Não adianta passar pano e dizer que "médiuns" são "envividados morais"
Na tentativa de passar pano para os "médiuns" do "espiritismo" brasileiro, atribui-se seus erros e suas más consequências a ideia de que eles "vieram para enfrentar provas e expiações" e são "pessoas endividadas" moral e existencialmente, sendo dotadas de imperfeições e risco de cometer muitos erros.
O problema não é admitir essa realidade, mas é ver que isso só serve para tentar abafar os erros graves cometidos por gente como Francisco Cândido Xavier e Divaldo Franco. A admissão de seus erros e imperfeições tem caráter tendencioso e oportunista, e a forma com que tais limitações são divulgadas serve mais para livrá-los de punições e manter a reputação dos "médiuns" na sociedade.

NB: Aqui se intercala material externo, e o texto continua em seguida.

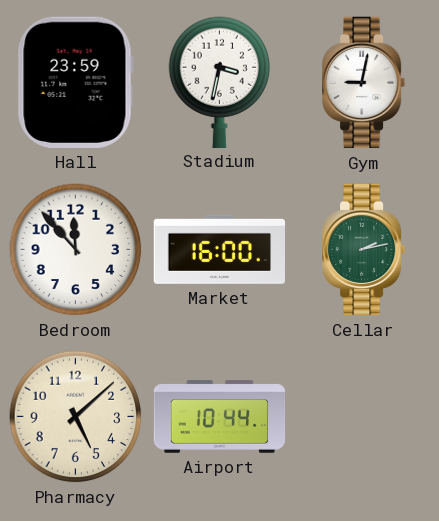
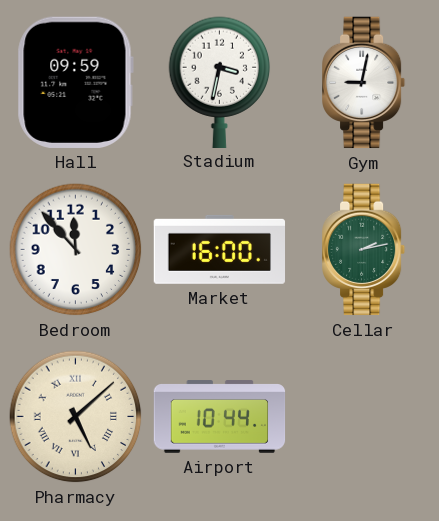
Hall: 23:59 -> 09:59
Pharmacy numerals: Arabic -> Roman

Falar que alguém é imperfeito é chover no molhado, principalmente numa época em que o erro é tão banalizado que resultou na crise política em que vivemos. A atitude de, em tese, assumir nossos erros e defeitos virou uma desculpa para abafar as más consequências, porque acreditamos que o erro é "uma qualidade universal".
Acabamos passando pano nos defeitos dos "médiuns", dos ricos, dos políticos conservadores, dos apresentadores de TV, dos atores de novelas, dos craques de futebol, das cantoras e cantores popularescos, da influenciadora digital, até do Jair Bolsonaro do qual uma considerável parcela de seguidores de Chico Xavier sente horror em ser comparado, apesar do conservadorismo extremo e explícito unir o "médium" e o "capitão".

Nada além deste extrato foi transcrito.